Exact Certification of Neural Networks and Partition Aggregation Ensembles against Label Poisoning
Ajinkya Mohgaonkar 1, Lukas Gosch 1,2,3, Mahalakshmi Sabanayagam 1,4, Debarghya Ghoshdastidar 1, Stephan Günnemann 1,2,3
Published on arXiv
2604.11416
Data Poisoning Attack
OWASP ML Top 10 — ML02
Key Finding
Certifies up to 26.5% more label flips in median on CIFAR-10 compared to existing black-box approaches while requiring 100 times fewer partitions
EnsembleCert
Novel technique introduced
Label-flipping attacks, which corrupt training labels to induce misclassifications at inference, remain a major threat to supervised learning models. This drives the need for robustness certificates that provide formal guarantees about a model's robustness under adversarially corrupted labels. Existing certification frameworks rely on ensemble techniques such as smoothing or partition-aggregation, but treat the corresponding base classifiers as black boxes, yielding overly conservative guarantees. We introduce EnsembleCert, the first certification framework for partition-aggregation ensembles that utilizes white-box knowledge of the base classifiers. Concretely, EnsembleCert yields tighter guarantees than black-box approaches by aggregating per-partition white-box certificates to compute ensemble-level guarantees in polynomial time.
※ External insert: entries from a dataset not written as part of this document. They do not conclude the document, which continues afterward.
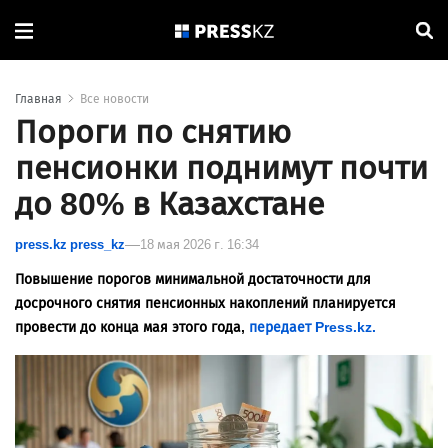
Главная
Все новости
Пороги по снятию
пенсионки поднимут почти
до 80% в Казахстане
press.kz press_kz
18 мая 2026 г. 16:34
Повышение порогов минимальной достаточности для
досрочного снятия пенсионных накоплений планируется
провести до конца мая этого года,
передает Press.kz.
To extract white-box knowledge from the base classifiers efficiently, we develop ScaLabelCert, a method that leverages the equivalence between sufficiently wide neural networks and kernel methods using the neural tangent kernel. ScaLabelCert yields the first exact, polynomial-time calculable certificate for neural networks against label-flipping attacks. EnsembleCert is either on par, or significantly outperforms the existing partition-based black box certificates. Exemplary, on CIFAR-10, our method can certify upto +26.5% more label flips in median over the test set compared to the existing black-box approach while requiring 100 times fewer partitions, thus, challenging the prevailing notion that heavy partitioning is a necessity for strong certified robustness.
Key Contributions
- EnsembleCert: first white-box certification framework for partition-aggregation ensembles against label poisoning
- ScaLabelCert: first exact, polynomial-time certificate for neural networks against label-flipping using neural tangent kernels
- Achieves +26.5% stronger median certification on CIFAR-10 with 100x fewer partitions than black-box baselines
🛡️ Threat Analysis
Label-flipping attacks are a classic form of data poisoning where an adversary corrupts training labels to degrade model performance. The paper proposes certification (defense) methods that provide formal robustness guarantees against such poisoning attacks.